Bref, les facteurs extérieurs peuvent changer. Même des objets sacrés extérieurs comme les églises, les statues des Saints, les temples etc. ne sont des facteurs de bonheur et de bien-être que pour ceux qui ont la foi. Contempler ces objets leur donne un sentiment de dévotion qui suscitera leur bien-être et leur bonheur. Les Chrétiens ont des églises et les Bouddhistes ont des temples. Pour les fidèles de ces religions, la perception de tels objets avive la confiance et le bien-être dans leur esprit. En revanche, ceux qui n’ont pas la foi pourraient déprécier ces objets – ce qui est, du reste, le cas d’un grand nombre de personnes dans le monde. Pour ces dernières, les objets sacrés extérieurs ne sont en rien des vecteurs de bonheur et la seule vision d’une église ou d’un temple peut attiser en elles colère, gêne ou hostilité. À la question de savoir si ces objets sacrés sont utiles, la réponse est : oui, ils sont très utiles car nous pouvons en recevoir des bénédictions. Mais que nous en recevions des bénédictions ou pas, dépend de notre état d’esprit. En conséquence, les objets sacrés extérieurs restent uniquement des facteurs alors que la cause réelle se trouve dans notre esprit.

Bouddha a clairement expliqué que les véritables racines de notre bonheur et de notre souffrance résident dans notre esprit.

Quelles sont donc ces causes véritables de la souffrance ? Il n’y a là rien de mystérieux ni d’inconnu, bien au contraire. Ce sont des états d’esprit comme la convoitise (Rāga), la jalousie (Ishiryā), la colère (Krodha), l’orgueil (Abhimāna), l’avarice (Matsara) etc., soit des états mentaux que nous connaissons fort bien. Leur racine commune est l’ignorance de la saisie du soi (Ātmagrha) et l’égoïsme chérissant le soi (Ahampriyé). De fait, l’ignorance et l’égoïsme sont les véritables racines de la souffrance dans notre esprit.

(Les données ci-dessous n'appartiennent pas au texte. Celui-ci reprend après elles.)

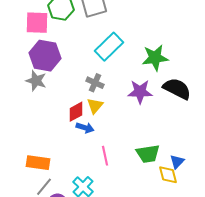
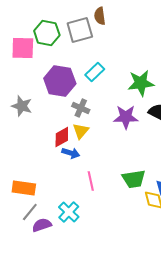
cyan rectangle: (109, 47) -> (95, 72), size x0.7
purple hexagon: (45, 56) -> (60, 81), moved

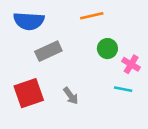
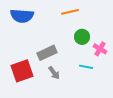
gray rectangle: (48, 51) -> (47, 53), moved
cyan line: (123, 89) -> (86, 67), moved

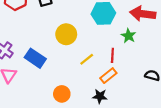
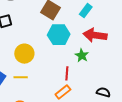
yellow line: (87, 59) -> (21, 77), moved, turned 40

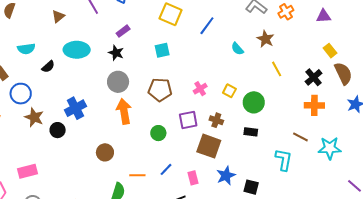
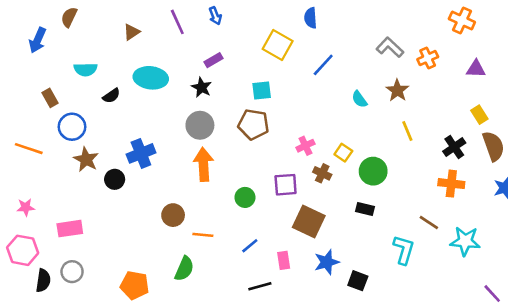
brown pentagon: (160, 90) -> (253, 124), moved
brown cross: (216, 120) -> (322, 173), moved
orange line: (137, 175) -> (203, 235), moved

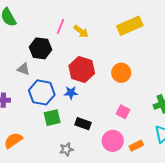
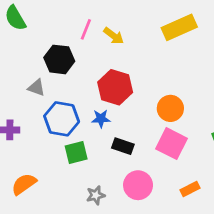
orange circle: (121, 73) -> (170, 108), moved
pink square: (123, 112) -> (171, 144), size x1.6
black rectangle: (83, 124) -> (123, 146), moved
pink circle: (113, 141) -> (138, 185), moved

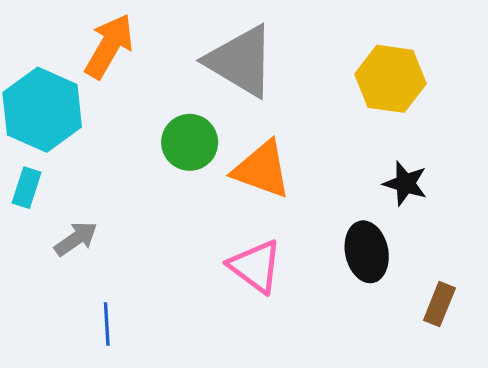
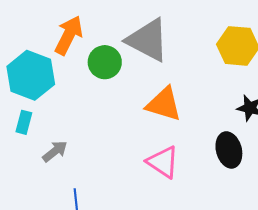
green circle: (190, 142) -> (105, 62), moved

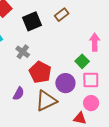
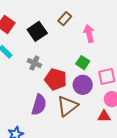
pink arrow: (95, 42) -> (89, 34), moved
green square: (82, 61) -> (83, 63), moved
purple semicircle: (19, 94) -> (39, 105), size x1.5

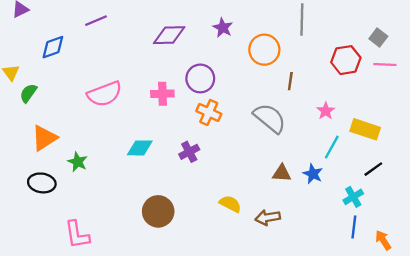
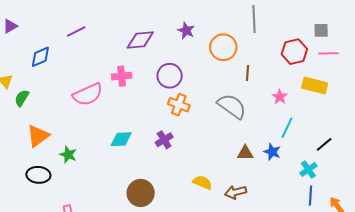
gray square: (378, 38) -> (321, 30), turned -35
pink cross: (162, 94) -> (122, 76), moved
yellow rectangle: (365, 129) -> (315, 85), moved

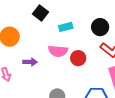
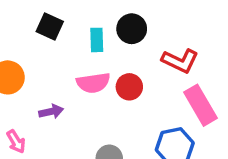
cyan rectangle: (66, 27) -> (97, 40), turned -64
black circle: (100, 27) -> (132, 29), moved

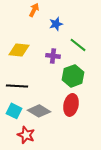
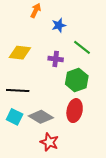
red star: (26, 135) -> (49, 142), moved

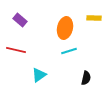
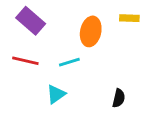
purple rectangle: (20, 20) -> (31, 21), size x1.5
cyan line: (69, 51) -> (69, 62), moved

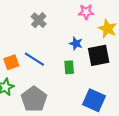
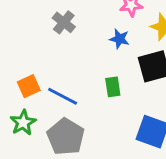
blue star: (76, 44) -> (120, 39), moved
blue line: (34, 59) -> (63, 96), moved

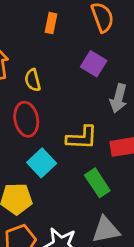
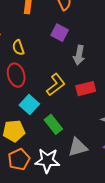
yellow L-shape: (82, 138) -> (56, 85), turned -35
green rectangle: (97, 183) -> (53, 124), moved

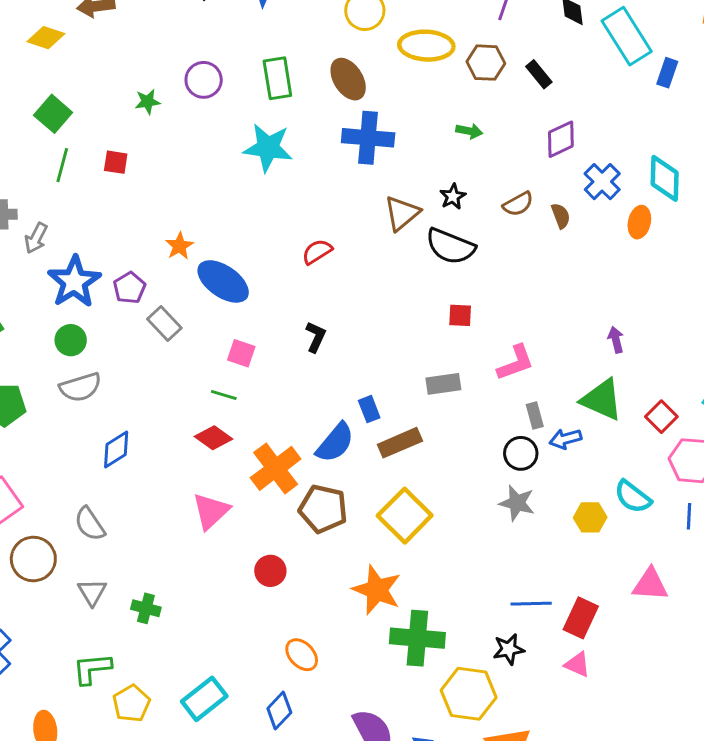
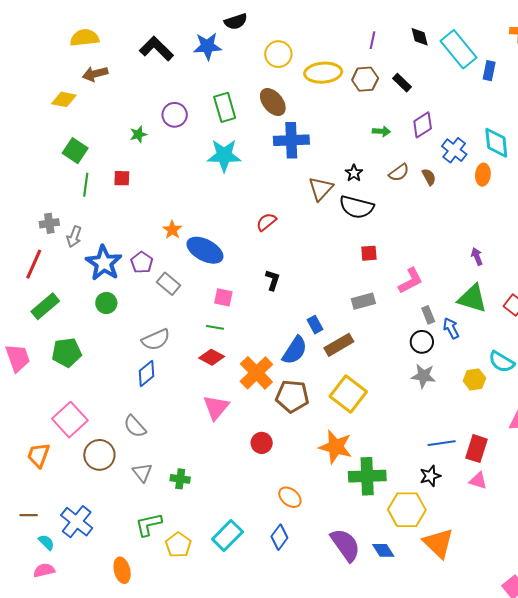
green arrow: (469, 131) -> (381, 131), moved
gray semicircle: (80, 387) -> (156, 340), moved
blue arrow: (565, 439) -> (451, 328), turned 85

L’ignorance et l’égoïsme sont des facteurs mentaux. Tant qu’ils resteront présents et forts dans notre esprit nous aurons à expérimenter la souffrance, quand bien même nous désirons en être libérés. Même dans un cadre idyllique, l’être égoïste ne sera jamais véritablement heureux ni n’expérimentera de vrai bien-être. Où qu’il se rende, les autres lui apparaîtront toujours comme des facteurs négatifs et où qu’il se trouve, il percevra ce lieu comme déplaisant car il considère les objets comme insatisfaisants dans leur ensemble. Quiconque accompagne une telle personne, où qu’elle aille, quoiqu’elle utilise, rien ne lui apportera jamais ni bonheur ni satisfaction.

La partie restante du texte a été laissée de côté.